(Assignment)
Work out how many lines in the data below contain "trails", and state that count with nothing added.

(Source material)
• • • •
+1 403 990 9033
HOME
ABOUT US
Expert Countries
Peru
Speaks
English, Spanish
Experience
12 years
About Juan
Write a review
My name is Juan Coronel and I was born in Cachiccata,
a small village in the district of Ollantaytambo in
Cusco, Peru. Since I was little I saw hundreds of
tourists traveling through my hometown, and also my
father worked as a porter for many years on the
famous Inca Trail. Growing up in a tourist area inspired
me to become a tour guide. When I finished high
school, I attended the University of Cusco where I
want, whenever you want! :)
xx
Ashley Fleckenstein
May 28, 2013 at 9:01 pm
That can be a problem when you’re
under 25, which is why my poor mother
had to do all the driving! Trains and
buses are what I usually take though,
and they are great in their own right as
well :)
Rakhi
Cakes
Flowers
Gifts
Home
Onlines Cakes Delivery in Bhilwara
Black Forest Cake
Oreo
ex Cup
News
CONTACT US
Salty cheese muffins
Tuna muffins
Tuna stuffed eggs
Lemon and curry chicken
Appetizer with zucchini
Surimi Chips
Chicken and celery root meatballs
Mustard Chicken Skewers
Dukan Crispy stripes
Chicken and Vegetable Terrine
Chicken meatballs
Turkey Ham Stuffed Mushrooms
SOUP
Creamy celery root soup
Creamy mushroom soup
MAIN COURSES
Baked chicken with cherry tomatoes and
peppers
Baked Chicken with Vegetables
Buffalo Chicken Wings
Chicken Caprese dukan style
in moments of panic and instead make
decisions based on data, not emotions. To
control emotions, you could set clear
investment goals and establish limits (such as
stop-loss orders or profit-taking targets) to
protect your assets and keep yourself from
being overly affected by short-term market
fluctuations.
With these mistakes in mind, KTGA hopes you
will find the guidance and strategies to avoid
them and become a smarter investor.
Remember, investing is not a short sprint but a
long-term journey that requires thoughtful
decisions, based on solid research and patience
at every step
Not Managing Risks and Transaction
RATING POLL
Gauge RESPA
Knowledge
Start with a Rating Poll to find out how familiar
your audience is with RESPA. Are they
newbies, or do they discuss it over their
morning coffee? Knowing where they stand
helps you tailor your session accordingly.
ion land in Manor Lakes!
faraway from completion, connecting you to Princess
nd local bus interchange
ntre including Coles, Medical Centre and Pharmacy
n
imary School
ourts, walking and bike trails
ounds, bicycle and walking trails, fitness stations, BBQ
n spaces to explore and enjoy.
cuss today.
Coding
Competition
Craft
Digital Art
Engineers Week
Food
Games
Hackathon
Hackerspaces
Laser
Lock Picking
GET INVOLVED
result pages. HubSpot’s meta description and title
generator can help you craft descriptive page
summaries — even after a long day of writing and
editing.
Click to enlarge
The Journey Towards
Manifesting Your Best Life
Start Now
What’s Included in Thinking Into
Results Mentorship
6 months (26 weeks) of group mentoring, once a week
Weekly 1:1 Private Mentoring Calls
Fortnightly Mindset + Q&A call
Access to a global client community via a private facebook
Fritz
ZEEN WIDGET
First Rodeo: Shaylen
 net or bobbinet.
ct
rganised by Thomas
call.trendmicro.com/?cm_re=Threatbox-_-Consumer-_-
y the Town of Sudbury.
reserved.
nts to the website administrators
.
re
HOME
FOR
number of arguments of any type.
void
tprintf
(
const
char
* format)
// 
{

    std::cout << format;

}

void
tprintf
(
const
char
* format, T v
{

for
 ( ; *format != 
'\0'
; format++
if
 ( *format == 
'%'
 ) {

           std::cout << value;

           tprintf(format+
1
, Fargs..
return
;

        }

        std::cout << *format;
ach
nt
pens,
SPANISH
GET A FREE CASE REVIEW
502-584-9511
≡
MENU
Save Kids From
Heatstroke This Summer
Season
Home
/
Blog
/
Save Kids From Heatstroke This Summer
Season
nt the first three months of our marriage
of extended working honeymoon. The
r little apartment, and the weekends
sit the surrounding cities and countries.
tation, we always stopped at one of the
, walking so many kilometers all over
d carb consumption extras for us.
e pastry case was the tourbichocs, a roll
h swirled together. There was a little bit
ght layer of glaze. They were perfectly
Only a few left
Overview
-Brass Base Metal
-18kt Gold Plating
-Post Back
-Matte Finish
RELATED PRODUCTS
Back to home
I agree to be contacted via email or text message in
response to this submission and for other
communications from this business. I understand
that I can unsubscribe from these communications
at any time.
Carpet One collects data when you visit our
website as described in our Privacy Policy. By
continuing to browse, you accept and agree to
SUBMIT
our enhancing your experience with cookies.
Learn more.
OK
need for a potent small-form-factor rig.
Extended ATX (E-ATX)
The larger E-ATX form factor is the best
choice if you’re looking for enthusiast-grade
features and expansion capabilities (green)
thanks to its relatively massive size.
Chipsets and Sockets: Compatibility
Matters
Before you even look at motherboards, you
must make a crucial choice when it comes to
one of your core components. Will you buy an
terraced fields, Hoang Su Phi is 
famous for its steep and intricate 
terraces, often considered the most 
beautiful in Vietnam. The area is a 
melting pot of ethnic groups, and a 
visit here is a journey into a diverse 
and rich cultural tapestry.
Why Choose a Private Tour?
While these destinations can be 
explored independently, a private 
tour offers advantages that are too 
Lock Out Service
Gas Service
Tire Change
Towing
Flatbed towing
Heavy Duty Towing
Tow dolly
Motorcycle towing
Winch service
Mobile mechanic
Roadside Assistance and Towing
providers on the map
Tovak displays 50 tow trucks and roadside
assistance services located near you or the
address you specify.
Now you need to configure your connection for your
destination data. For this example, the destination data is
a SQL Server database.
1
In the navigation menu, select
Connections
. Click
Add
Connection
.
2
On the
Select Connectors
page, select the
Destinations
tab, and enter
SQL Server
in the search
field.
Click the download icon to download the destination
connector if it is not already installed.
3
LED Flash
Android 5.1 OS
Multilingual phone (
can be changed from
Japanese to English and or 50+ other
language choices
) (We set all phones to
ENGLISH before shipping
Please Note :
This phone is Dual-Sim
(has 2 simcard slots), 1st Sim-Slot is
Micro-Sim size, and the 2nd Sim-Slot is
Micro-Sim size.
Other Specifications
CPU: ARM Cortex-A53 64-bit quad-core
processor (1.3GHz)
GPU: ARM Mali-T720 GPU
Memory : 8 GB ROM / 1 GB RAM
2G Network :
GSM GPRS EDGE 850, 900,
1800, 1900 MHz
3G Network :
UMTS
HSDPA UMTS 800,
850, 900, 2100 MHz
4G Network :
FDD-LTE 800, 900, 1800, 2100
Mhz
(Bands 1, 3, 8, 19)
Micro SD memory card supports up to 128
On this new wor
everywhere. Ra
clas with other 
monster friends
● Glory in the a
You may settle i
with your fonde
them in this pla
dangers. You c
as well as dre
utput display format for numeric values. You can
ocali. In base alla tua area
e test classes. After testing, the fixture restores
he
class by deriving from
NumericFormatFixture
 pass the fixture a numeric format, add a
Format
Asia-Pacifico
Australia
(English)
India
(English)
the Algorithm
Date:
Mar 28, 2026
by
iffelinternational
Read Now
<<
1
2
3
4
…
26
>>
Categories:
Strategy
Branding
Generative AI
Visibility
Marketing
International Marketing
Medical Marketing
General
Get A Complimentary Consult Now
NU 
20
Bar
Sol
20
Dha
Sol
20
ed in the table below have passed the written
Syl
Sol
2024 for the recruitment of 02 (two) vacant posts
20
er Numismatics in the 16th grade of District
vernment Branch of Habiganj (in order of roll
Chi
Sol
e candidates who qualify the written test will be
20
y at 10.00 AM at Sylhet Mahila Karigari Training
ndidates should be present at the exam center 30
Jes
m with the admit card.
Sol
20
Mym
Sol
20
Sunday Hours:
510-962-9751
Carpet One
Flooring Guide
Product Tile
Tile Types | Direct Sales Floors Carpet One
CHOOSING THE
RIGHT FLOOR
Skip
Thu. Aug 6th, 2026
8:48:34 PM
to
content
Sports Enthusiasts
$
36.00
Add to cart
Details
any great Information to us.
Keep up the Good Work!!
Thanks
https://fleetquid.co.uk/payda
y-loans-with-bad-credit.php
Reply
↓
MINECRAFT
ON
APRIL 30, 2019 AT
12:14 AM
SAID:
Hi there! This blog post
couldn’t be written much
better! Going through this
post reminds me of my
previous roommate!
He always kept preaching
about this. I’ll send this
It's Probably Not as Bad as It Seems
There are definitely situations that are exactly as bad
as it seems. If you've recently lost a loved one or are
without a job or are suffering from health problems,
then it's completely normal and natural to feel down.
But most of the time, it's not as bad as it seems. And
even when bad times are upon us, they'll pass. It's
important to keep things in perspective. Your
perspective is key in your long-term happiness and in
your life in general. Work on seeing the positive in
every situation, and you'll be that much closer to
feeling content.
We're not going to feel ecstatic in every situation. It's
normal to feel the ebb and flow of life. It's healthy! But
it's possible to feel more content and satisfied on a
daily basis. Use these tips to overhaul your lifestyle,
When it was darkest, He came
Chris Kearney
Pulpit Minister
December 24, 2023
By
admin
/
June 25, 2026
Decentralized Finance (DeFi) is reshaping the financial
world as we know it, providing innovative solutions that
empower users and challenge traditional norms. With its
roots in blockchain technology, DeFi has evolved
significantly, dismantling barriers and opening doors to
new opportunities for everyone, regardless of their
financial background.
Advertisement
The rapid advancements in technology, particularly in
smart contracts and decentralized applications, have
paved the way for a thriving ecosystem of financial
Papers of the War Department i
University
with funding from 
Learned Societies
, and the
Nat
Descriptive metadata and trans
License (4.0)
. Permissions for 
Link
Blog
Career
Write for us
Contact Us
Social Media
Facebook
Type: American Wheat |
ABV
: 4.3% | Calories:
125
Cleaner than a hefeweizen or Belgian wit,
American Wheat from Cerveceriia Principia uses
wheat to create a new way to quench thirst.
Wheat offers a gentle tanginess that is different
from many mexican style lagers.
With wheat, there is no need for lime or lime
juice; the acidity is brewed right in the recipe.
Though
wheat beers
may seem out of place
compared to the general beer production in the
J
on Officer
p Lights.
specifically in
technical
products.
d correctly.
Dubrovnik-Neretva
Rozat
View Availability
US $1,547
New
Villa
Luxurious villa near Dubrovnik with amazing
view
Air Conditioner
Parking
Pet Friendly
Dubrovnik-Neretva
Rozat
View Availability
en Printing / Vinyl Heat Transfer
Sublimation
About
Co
• • • •
(Finished task)
2